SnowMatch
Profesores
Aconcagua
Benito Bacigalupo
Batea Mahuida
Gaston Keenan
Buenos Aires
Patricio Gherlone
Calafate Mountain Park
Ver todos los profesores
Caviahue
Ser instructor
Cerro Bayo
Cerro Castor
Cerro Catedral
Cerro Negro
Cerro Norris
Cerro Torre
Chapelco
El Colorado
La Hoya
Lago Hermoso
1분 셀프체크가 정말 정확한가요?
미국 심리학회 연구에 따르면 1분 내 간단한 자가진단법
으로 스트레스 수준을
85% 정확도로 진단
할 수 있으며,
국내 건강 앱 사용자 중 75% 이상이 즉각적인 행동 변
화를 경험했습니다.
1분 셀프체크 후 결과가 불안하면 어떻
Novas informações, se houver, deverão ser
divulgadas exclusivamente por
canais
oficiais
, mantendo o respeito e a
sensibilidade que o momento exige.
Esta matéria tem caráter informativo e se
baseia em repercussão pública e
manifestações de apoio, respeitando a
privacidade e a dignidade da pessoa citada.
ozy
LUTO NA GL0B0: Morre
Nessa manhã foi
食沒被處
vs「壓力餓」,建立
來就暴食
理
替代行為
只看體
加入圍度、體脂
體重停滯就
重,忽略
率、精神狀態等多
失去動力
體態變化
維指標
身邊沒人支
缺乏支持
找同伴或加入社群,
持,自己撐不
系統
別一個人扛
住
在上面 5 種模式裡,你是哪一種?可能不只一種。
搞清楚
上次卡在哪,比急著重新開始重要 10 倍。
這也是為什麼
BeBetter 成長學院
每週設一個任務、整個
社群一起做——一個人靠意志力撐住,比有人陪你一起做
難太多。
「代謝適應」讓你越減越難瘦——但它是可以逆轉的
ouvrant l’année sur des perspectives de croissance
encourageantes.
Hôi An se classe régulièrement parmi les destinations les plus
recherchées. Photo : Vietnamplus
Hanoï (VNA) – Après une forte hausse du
= = = = =
What the task requires.
The lines to copy are those in the records above containing the word "Cerro".

Task output.
Cerro Bayo
Cerro Castor
Cerro Catedral
Cerro Negro
Cerro Norris
Cerro Torre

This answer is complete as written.